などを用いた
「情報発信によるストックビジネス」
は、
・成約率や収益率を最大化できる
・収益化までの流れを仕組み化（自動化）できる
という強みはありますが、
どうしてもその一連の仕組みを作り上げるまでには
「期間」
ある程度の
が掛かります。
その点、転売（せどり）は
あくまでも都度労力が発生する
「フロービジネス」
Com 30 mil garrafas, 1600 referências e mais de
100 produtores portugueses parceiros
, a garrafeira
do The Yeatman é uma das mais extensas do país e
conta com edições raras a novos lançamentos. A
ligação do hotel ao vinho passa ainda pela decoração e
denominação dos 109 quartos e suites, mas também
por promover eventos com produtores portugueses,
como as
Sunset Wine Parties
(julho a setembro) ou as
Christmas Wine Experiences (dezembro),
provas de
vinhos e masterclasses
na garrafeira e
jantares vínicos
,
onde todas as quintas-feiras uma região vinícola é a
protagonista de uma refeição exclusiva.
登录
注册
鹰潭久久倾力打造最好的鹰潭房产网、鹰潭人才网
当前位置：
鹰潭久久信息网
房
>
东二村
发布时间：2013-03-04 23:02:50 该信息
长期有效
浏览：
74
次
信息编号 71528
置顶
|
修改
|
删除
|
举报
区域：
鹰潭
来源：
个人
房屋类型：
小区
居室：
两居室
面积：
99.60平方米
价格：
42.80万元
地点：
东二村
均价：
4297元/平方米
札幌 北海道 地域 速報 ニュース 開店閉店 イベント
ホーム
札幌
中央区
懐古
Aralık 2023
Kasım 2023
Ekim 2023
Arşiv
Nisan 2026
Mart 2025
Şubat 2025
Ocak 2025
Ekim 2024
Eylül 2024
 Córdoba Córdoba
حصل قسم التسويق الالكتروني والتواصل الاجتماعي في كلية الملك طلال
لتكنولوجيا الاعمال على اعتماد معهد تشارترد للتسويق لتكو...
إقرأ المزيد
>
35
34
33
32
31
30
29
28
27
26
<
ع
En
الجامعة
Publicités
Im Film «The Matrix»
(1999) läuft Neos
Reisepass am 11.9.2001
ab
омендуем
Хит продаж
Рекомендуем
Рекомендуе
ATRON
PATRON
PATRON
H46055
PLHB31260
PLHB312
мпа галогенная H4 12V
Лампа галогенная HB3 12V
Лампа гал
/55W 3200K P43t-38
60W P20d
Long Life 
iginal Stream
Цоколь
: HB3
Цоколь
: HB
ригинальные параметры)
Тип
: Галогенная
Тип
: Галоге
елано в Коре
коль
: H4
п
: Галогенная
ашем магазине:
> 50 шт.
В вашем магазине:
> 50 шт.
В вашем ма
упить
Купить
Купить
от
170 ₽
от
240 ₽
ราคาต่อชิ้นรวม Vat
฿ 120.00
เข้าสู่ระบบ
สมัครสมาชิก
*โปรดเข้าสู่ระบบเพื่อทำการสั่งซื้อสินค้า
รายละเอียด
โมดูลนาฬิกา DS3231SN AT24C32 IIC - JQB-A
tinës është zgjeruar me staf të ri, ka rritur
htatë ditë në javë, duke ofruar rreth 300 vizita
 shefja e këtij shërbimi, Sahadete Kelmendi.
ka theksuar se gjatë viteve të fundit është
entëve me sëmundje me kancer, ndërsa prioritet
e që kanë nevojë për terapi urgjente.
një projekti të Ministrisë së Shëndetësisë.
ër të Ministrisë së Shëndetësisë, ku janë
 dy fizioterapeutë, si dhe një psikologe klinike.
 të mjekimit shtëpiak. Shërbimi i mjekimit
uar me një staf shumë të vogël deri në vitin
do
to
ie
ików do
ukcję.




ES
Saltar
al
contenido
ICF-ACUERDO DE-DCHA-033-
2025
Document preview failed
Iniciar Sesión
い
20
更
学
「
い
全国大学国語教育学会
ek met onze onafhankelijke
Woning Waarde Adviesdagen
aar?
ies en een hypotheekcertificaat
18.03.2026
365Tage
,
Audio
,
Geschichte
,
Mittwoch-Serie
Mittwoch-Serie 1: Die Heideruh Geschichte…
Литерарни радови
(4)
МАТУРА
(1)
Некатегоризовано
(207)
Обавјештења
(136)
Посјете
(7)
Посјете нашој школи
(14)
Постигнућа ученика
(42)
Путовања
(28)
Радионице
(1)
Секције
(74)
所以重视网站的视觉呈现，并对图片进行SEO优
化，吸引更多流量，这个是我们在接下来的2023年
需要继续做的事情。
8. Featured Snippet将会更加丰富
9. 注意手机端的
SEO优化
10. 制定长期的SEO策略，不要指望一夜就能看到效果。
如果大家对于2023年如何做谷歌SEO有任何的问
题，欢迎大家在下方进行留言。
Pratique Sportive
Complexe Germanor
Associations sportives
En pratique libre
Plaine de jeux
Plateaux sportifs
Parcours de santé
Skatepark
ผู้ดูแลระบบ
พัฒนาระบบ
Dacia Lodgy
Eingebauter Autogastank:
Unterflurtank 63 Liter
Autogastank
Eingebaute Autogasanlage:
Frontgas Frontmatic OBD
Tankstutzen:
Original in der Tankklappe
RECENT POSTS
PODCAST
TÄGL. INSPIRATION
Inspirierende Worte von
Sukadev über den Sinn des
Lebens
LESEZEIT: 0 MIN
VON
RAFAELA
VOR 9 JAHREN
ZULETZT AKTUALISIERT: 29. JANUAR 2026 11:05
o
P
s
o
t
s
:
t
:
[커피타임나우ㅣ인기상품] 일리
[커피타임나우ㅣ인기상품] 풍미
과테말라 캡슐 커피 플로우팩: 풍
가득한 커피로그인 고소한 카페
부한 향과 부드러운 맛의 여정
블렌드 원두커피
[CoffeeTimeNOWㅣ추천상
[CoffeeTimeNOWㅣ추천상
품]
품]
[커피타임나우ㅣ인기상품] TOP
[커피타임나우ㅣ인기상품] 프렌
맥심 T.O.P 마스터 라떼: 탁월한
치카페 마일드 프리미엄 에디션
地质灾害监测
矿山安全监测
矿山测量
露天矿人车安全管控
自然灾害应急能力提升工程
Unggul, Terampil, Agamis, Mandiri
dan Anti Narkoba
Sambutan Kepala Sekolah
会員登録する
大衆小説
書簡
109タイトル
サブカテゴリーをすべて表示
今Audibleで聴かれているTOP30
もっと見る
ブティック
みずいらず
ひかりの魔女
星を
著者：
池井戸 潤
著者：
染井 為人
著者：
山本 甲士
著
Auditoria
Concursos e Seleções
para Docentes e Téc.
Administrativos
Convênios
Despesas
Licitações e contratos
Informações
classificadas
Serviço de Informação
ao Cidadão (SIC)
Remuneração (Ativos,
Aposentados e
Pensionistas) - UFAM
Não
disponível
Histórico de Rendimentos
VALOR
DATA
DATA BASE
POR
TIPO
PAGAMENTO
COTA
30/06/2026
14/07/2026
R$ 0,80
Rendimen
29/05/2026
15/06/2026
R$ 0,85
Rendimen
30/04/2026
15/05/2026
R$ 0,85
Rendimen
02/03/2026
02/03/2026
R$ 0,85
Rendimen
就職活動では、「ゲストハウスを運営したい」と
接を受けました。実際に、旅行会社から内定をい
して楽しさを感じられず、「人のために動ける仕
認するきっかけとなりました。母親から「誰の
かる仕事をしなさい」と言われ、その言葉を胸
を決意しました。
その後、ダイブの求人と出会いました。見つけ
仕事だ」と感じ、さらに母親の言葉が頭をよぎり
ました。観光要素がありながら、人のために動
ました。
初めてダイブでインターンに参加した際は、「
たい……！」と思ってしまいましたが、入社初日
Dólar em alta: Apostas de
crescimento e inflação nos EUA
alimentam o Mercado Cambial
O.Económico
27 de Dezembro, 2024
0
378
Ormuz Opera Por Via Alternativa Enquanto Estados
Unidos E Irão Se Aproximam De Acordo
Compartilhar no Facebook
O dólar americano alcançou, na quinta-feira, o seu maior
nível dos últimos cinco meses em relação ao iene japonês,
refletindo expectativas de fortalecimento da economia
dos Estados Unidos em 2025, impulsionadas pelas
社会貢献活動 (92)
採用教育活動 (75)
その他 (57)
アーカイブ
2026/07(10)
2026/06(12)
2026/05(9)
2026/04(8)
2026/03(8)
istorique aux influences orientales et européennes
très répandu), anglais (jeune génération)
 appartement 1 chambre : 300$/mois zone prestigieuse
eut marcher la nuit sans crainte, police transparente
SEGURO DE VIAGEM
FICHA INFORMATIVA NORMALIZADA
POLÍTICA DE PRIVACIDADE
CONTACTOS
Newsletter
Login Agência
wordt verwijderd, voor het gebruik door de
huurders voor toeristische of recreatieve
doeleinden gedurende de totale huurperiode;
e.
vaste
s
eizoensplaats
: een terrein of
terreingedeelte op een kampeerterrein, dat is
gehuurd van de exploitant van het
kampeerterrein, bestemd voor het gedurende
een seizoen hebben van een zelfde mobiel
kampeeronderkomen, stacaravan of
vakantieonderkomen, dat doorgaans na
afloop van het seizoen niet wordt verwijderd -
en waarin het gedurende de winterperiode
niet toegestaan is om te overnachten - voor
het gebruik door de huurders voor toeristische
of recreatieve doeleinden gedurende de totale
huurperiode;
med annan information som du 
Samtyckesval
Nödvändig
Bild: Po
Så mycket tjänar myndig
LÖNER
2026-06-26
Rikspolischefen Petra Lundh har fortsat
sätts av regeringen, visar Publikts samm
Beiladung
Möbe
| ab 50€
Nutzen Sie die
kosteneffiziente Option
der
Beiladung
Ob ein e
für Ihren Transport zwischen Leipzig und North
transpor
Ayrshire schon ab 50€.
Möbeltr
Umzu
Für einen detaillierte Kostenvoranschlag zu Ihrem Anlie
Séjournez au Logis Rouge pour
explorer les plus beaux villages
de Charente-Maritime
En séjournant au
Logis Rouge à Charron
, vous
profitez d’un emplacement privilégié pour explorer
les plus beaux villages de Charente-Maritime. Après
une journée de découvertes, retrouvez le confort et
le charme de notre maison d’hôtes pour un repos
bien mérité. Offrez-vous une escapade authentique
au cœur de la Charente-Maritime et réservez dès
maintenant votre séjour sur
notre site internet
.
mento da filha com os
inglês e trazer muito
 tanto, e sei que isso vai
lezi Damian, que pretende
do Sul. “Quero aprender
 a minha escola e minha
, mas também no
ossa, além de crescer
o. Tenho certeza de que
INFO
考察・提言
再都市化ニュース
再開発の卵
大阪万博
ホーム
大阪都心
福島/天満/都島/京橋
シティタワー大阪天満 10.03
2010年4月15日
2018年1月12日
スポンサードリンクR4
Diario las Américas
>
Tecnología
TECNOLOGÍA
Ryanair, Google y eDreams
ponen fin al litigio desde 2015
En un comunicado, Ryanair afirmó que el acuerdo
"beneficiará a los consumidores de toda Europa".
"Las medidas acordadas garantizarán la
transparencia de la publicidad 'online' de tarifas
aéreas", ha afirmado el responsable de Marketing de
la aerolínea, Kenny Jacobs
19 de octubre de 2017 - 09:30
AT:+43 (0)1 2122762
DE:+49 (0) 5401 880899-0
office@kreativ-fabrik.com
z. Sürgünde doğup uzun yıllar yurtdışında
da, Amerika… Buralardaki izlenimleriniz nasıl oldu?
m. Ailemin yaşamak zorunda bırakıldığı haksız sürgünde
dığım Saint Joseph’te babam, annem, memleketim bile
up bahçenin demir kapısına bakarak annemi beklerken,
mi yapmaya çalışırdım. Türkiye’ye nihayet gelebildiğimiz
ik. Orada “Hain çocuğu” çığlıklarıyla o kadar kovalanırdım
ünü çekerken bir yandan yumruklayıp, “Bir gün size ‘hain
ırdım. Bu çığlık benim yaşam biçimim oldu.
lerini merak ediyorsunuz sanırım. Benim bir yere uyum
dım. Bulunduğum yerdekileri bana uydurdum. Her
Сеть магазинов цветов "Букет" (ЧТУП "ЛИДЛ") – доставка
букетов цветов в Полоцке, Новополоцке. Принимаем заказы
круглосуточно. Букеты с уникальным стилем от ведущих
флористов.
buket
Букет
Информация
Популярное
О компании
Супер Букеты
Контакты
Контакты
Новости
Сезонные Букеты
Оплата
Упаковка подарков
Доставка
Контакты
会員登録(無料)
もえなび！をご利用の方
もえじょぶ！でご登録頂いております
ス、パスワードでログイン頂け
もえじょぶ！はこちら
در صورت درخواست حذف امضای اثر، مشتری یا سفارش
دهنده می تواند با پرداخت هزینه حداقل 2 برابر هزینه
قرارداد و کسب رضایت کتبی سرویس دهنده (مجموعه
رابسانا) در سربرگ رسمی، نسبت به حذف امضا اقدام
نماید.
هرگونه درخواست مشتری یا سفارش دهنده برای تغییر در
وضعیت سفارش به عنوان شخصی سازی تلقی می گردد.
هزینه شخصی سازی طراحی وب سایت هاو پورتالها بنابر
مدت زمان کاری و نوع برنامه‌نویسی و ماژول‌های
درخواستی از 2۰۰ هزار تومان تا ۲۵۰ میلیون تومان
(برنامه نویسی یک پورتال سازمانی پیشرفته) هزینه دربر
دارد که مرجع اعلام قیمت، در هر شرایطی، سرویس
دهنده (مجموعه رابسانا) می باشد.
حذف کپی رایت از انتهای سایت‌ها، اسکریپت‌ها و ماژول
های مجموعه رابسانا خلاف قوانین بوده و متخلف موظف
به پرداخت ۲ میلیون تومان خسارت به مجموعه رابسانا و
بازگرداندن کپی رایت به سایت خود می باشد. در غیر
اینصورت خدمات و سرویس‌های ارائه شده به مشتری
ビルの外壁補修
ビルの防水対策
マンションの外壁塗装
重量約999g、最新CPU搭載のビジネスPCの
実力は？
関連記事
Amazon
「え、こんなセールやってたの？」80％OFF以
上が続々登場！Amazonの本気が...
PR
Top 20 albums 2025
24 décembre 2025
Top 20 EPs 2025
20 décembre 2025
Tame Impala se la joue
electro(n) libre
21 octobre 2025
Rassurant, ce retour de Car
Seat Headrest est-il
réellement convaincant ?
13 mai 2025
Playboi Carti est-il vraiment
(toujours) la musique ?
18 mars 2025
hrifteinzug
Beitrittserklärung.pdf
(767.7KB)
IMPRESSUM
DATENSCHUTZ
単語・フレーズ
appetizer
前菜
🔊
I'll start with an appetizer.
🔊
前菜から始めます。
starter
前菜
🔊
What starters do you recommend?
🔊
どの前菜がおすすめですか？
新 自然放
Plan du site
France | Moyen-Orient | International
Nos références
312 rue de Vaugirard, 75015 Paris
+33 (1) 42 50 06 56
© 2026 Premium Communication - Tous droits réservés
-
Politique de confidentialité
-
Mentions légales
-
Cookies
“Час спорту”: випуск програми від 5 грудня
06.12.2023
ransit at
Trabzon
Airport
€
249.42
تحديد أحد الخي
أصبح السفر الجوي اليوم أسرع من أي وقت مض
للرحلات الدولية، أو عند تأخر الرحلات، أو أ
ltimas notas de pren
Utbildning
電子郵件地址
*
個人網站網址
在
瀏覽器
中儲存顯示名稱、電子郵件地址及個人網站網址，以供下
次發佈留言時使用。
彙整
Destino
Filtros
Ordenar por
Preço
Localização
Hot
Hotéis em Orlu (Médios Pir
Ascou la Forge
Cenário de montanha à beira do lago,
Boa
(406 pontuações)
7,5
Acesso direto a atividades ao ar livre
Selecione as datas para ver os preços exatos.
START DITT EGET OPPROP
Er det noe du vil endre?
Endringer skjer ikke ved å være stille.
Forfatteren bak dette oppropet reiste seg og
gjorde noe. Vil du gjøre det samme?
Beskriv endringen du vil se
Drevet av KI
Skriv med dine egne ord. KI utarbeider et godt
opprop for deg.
************
▶ _EXERCISE REQUIREMENTS_:
Across the data, find each line that has "رایت" in it and copy that line.

▶ _RESULT BELOW_:
حذف کپی رایت از انتهای سایت‌ها، اسکریپت‌ها و ماژول
بازگرداندن کپی رایت به سایت خود می باشد. در غیر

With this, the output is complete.